Our squirrel population is just making a come back after an outbreak of some nasty squirrel plague.

The ones I see on the road do seem suicidal but only 5 roadkill squirrels this year. Only one skunk and a possum. Nothing else hit by cars this year.


----------



## redhorse (Dec 27, 2012)

It's rut, we are seeing a lot of deer suicides. I saw a whole herd of them the other day, all does/fawns. I think anyway. A semi got them, it was a mess. One was still alive, the cops shot it while we were waiting for the road to be cleared. It LOOKED like a group of five, but there were body parts everywhere. 

Not to many squirrels dead on the road, but I have a ton in the pump house. The one corner of the ceiling fell in because they had so many walnuts stuffed in it. 

Skunks make awesome pets  Pretty stinky roadkill, but I haven't seen any of them either. 

Lots of porccupines though.


----------



## ZoomZoom (Dec 18, 2009)

We have a 30 degree rule. Once dead, if their legs stick up more than 30 degrees, there's too much rigor mortis and should be left.

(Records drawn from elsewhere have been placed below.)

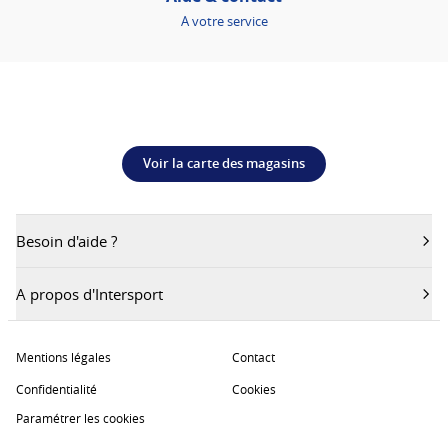
A votre service
Voir la carte des magasins
Besoin d'aide ?
A propos d'Intersport
Mentions légales
Contact
Confidentialité
Cookies
Paramétrer les cookies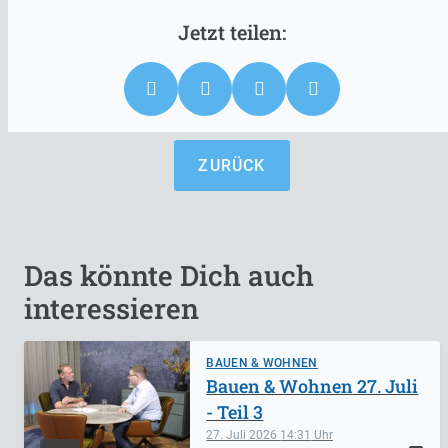
ZURÜCK
Das könnte Dich auch
interessieren
BAUEN & WOHNEN
Bauen & Wohnen 27. Juli
- Teil 3
27. Juli 2026
14:31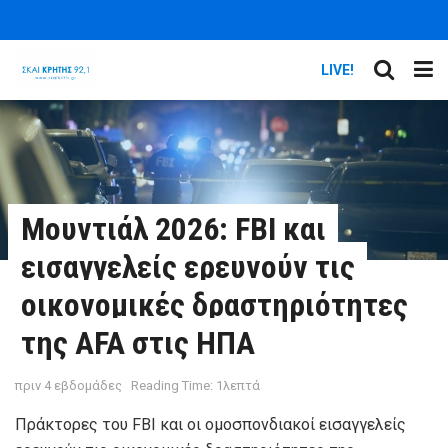
LIVE!
Μουντιάλ 2026: FBI και
εισαγγελείς ερευνούν τις
οικονομικές δραστηριότητες
της AFA στις ΗΠΑ
πριν 4 εβδομάδες
Reading Time: 1λεπτά
Πράκτορες του FBI και οι ομοσπονδιακοί εισαγγελείς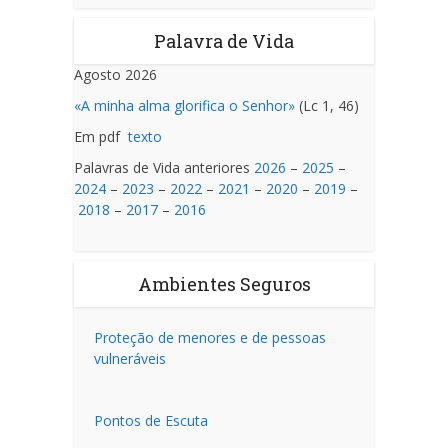
Palavra de Vida
Agosto 2026
«A minha alma glorifica o Senhor»
(Lc 1, 46)
Em pdf
texto
Palavras de Vida anteriores
2026
–
2025
–
2024
–
2023
–
2022
–
2021
–
2020
–
2019
–
2018
–
2017
–
2016
Ambientes Seguros
Proteção de menores e de pessoas
vulneráveis
Pontos de Escuta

Less than a 30 and they're good to go. Works for all varmints and deer. _For large animals, check road-kill rules for your state before taking them..._


----------



## OldCootHillbilly (Jul 9, 2010)

Ferget eatin em. Won't be anythin left edible. As fer the tails, Mepps used ta let ya trade squirrel tails fer lures. Don't know ifin they still do it er not. Gotta lotta fishin lures thata way.


----------



## Halloween (Nov 24, 2012)

I am always asked to make native totems with nature and I figured I could use them


----------



## tortminder (Oct 15, 2008)

*Preserving squirrel tails*

Squirrel tails have a variety of uses for craft projects. The fishing fly and lure industry, along with individual fly tyers and tackle-making hobbyists, use a large number of squirrel tails in creating fishing lures. Squirrel tails can be dyed in a wide range of colors or left natural. Each species of squirrel produces a differently colored tail that can range in length from 6 to 12 inches in length. Tails can be preserved with the tail bone left in for fly tying or with the tail bone removed for craft projects.

*Things You'll Need*

Pocket knife, 3-inch narrow blade
Non-iodized salt
Powdered borax
Paper towels
1-inch-by-4-inch board, 12 inches long
1-inch Brad nails, rustproof
Hammer

*Instructions*
*Without the Bone*
1. Cut the tail off of the squirrel where it joins the body. Poke the tip of the knife blade, sharp side up, under the skin on the bottom side of the tail and cut an incision to the tip of the tail.

2. Run the knife tip between the skin and the bone, cutting through the membrane holding them together. Free the skin from around the bone for the upper 1/3 of the tail.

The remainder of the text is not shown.